Segment Open
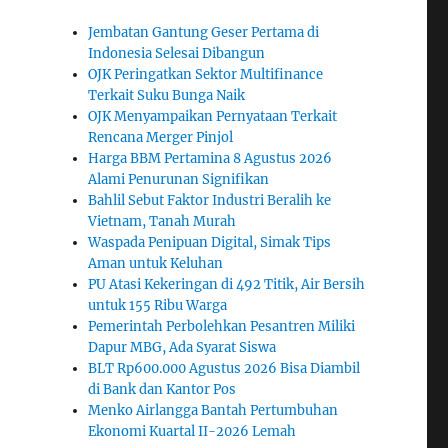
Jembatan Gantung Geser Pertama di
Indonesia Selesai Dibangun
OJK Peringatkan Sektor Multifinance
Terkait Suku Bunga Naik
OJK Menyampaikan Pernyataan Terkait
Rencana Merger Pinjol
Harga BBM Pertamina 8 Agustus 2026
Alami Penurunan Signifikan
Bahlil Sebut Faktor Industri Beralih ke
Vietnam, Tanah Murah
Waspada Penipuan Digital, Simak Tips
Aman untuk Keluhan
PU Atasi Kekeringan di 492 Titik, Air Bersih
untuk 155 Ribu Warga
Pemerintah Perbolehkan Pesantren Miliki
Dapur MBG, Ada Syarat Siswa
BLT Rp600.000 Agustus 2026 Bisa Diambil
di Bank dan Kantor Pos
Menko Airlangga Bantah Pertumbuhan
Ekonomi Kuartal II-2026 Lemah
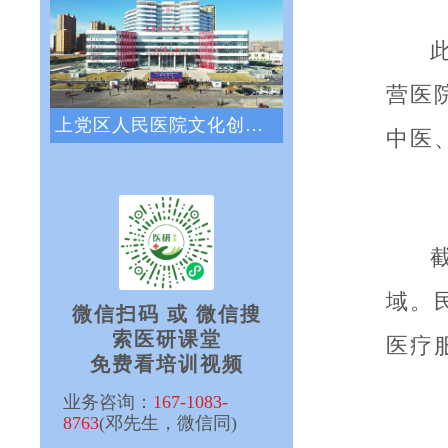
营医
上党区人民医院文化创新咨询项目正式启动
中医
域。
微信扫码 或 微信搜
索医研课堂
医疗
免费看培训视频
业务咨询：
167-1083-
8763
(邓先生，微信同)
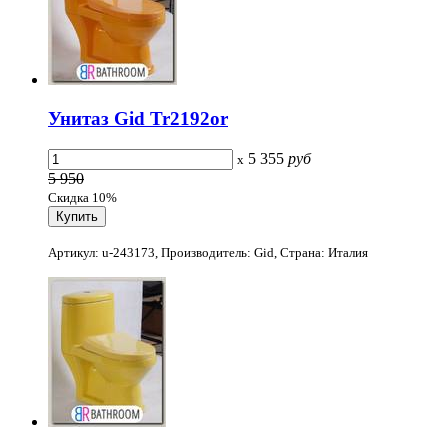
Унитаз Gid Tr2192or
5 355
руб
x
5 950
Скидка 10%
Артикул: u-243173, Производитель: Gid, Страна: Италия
Segment Closed
Segment Open
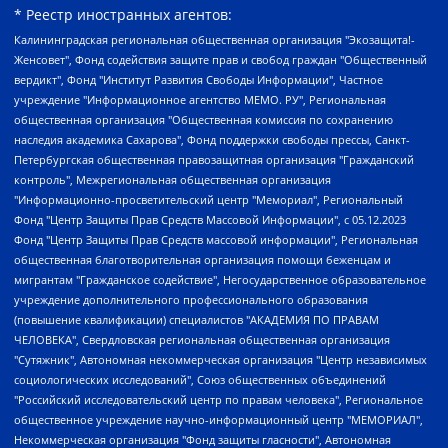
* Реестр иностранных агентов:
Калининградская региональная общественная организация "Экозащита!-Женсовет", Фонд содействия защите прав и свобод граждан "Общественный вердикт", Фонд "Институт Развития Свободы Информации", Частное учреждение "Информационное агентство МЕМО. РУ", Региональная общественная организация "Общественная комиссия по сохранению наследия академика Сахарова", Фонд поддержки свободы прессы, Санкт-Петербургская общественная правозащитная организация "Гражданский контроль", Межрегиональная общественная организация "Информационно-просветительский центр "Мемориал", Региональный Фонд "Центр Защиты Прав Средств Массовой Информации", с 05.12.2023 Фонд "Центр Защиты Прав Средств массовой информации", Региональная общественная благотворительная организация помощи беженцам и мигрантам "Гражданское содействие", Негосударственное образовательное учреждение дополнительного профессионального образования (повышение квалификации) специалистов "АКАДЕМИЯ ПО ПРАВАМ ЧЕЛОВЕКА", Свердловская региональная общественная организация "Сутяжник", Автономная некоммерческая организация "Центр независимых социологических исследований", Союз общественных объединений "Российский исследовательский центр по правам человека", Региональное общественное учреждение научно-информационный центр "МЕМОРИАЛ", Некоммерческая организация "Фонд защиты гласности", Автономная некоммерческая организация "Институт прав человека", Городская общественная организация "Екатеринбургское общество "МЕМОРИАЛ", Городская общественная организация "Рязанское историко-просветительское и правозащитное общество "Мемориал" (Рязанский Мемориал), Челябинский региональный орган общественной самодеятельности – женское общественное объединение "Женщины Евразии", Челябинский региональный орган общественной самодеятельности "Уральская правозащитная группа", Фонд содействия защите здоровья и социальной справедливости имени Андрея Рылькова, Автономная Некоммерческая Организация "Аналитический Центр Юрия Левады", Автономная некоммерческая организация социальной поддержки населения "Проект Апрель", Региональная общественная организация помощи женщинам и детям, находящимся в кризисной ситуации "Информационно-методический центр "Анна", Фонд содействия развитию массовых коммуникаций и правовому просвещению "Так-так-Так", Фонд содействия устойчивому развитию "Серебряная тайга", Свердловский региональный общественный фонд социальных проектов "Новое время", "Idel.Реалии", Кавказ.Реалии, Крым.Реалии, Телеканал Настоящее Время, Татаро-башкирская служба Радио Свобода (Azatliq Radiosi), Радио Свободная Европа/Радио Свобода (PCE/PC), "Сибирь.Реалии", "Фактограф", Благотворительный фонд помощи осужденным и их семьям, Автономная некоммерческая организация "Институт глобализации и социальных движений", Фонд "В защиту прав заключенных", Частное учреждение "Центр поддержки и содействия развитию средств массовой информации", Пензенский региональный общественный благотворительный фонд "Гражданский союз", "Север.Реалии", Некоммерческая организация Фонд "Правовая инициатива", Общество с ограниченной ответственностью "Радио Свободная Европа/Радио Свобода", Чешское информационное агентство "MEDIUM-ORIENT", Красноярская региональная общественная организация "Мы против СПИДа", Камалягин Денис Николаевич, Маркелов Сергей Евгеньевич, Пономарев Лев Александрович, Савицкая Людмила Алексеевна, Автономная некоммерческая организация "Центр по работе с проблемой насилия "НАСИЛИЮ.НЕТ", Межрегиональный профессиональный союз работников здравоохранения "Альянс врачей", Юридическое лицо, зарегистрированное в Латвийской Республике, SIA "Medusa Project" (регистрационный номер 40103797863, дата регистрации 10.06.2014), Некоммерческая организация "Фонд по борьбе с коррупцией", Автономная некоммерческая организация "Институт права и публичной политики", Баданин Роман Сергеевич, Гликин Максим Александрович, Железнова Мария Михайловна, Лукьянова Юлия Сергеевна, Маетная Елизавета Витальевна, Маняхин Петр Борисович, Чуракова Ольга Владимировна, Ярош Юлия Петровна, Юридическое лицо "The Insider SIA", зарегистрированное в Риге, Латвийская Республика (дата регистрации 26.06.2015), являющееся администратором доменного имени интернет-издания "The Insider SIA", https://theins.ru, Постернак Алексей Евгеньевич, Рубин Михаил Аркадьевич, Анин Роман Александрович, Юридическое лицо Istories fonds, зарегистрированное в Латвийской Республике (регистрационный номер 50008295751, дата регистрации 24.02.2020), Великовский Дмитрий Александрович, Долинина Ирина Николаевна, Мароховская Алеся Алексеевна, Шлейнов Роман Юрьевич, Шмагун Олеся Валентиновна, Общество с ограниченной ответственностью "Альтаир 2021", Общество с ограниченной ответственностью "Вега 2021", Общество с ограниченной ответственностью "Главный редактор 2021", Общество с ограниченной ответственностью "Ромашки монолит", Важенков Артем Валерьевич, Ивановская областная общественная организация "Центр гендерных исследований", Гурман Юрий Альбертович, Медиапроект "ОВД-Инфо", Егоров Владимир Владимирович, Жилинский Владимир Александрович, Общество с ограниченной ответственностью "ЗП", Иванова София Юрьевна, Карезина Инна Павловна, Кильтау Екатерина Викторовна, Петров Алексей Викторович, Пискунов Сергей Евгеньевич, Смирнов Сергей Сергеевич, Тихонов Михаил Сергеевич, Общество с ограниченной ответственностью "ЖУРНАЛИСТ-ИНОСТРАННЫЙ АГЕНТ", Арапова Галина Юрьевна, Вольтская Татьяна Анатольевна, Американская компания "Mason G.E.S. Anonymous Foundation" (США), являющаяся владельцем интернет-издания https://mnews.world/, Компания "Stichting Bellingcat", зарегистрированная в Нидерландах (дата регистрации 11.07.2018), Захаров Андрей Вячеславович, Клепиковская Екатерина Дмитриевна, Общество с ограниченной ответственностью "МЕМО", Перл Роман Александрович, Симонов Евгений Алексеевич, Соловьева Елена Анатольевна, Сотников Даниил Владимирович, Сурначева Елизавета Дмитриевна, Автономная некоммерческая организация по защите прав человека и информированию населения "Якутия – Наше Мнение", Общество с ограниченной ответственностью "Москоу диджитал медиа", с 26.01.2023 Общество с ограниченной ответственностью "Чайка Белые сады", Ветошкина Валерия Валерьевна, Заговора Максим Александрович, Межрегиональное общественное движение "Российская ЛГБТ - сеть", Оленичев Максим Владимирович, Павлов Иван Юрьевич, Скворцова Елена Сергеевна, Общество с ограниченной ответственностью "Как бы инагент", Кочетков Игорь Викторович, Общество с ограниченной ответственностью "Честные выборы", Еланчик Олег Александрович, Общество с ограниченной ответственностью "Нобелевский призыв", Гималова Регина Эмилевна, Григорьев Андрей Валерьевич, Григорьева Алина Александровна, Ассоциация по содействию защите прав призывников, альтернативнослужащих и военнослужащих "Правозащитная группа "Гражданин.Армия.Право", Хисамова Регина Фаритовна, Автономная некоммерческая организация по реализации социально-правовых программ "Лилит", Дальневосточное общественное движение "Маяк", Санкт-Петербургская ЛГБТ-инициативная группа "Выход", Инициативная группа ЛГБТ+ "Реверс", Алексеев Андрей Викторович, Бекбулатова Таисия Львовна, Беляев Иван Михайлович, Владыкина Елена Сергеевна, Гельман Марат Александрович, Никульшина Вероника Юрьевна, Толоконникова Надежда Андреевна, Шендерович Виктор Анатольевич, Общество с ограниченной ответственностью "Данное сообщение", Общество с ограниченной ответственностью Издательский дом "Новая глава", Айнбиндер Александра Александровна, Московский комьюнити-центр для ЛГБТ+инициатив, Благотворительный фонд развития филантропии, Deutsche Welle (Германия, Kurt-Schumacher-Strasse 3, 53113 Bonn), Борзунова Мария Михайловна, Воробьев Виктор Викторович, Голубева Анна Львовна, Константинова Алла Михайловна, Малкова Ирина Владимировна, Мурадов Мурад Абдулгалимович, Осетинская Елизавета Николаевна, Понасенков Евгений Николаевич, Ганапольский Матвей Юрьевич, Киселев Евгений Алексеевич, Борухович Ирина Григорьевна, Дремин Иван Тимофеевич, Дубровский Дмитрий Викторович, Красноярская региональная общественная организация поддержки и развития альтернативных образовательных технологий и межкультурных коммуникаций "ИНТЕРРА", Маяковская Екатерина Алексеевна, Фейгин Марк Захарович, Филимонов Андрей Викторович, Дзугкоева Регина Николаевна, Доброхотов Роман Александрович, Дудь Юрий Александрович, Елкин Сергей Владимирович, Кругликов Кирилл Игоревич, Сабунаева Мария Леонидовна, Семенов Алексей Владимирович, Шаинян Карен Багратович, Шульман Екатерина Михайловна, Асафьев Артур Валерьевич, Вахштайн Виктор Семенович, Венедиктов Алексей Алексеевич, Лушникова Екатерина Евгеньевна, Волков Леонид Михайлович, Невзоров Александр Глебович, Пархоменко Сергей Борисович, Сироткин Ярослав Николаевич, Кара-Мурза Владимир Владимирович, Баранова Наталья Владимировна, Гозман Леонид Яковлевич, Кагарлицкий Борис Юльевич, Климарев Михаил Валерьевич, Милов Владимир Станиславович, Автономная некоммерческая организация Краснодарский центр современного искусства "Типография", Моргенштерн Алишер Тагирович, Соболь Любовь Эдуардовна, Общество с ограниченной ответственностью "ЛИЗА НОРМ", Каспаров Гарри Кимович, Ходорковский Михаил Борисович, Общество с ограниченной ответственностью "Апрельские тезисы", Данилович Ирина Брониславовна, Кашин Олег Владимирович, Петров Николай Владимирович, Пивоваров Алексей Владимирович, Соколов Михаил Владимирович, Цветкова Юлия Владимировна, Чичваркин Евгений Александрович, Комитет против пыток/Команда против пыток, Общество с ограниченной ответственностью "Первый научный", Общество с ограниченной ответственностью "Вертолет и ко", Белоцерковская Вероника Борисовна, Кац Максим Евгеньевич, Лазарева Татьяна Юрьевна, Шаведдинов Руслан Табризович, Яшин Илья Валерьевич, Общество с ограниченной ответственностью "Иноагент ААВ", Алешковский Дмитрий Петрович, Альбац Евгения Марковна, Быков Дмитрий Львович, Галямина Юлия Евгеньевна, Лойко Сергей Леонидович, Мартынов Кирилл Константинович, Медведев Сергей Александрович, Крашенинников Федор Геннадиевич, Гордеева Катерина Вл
Segment Closed
Segment Open
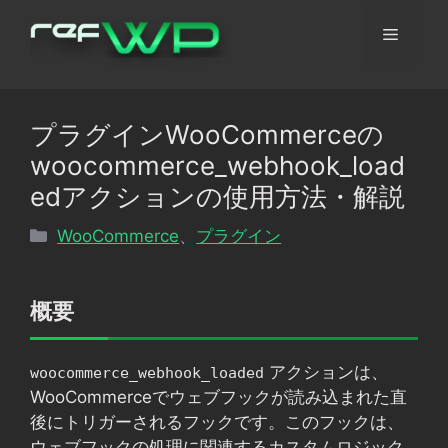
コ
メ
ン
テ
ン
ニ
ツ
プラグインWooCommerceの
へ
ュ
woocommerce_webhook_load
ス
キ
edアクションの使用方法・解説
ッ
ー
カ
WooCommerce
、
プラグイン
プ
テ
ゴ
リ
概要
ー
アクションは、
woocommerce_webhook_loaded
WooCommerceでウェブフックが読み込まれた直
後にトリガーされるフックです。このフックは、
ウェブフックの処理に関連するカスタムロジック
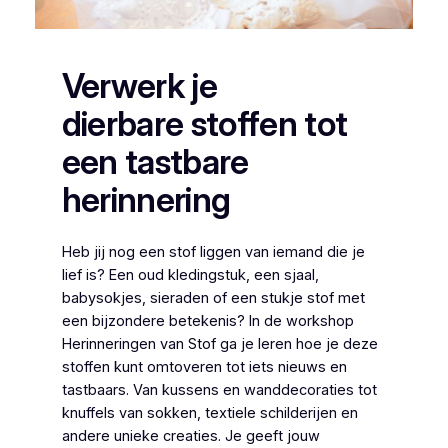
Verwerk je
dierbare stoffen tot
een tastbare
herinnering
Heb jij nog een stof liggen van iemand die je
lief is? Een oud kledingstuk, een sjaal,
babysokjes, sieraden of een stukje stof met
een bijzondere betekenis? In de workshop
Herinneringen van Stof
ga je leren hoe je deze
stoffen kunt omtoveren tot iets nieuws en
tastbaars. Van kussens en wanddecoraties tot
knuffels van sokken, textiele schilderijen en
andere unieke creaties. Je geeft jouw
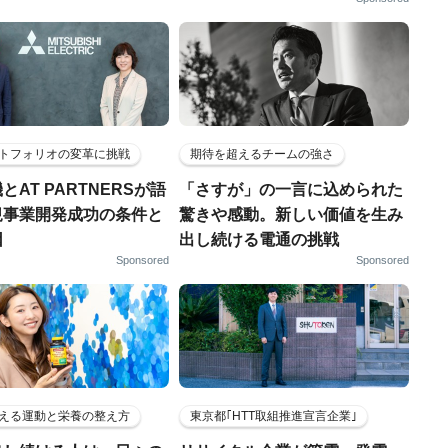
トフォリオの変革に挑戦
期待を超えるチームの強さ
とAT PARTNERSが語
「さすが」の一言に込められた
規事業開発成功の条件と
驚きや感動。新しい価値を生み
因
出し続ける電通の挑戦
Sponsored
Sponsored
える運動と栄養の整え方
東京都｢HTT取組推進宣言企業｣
Segment Closed
◆ Directions for this task:
Beginning with the line above that contains "di Bank dan Kantor Pos" and finishing with the line that contains "Артикул: u-243173, Производитель: Gid, Страна: Италия", print those lines exactly and only. Skip all pictures.

◆ Exercise result:
di Bank dan Kantor Pos
Menko Airlangga Bantah Pertumbuhan
Ekonomi Kuartal II-2026 Lemah
营医
上党区人民医院文化创新咨询项目正式启动
中医
域。
微信扫码 或 微信搜
索医研课堂
医疗
免费看培训视频
业务咨询：
167-1083-
8763
(邓先生，微信同)
Унитаз Gid Tr2192or
5 355
руб
x
5 950
Скидка 10%
Артикул: u-243173, Производитель: Gid, Страна: Италия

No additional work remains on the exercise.